▶ _YOUR TASK_
From the records below, output exactly the lines running from the line containing "10 октября, вышел" through the line containing "Глава республики А.В.", and no others.

▶ _Stored dataset items_
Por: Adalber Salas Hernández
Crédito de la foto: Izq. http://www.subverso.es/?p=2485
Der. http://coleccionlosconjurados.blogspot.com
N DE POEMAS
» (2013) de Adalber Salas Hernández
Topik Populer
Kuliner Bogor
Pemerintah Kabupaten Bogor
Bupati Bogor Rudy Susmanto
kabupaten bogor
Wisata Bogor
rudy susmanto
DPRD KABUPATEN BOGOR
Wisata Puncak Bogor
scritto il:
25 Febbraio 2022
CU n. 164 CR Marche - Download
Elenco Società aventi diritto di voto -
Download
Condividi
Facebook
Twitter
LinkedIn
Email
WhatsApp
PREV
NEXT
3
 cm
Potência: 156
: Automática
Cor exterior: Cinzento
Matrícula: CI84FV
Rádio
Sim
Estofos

* * *

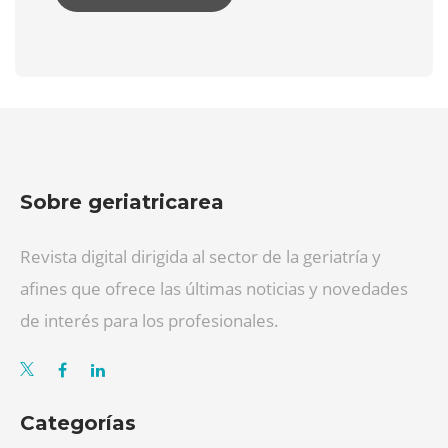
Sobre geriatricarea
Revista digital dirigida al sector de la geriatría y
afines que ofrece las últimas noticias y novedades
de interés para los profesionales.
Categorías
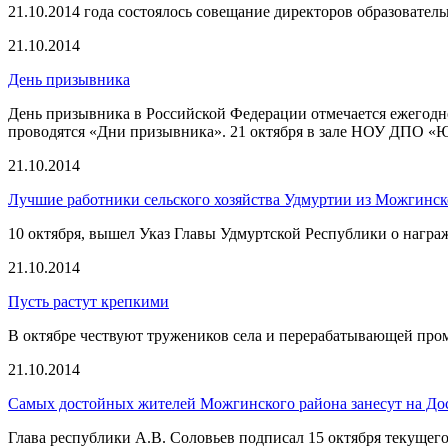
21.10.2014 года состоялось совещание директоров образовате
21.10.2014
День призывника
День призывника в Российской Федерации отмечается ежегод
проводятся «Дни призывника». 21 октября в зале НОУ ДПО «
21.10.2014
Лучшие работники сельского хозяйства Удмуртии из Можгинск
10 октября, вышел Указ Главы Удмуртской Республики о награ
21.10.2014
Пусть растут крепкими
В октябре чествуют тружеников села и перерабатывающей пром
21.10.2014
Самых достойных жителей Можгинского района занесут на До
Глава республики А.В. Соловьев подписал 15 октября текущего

▶ _SOLVED EXERCISE_
10 октября, вышел Указ Главы Удмуртской Республики о награ
21.10.2014
Пусть растут крепкими
В октябре чествуют тружеников села и перерабатывающей пром
21.10.2014
Самых достойных жителей Можгинского района занесут на До
Глава республики А.В. Соловьев подписал 15 октября текущего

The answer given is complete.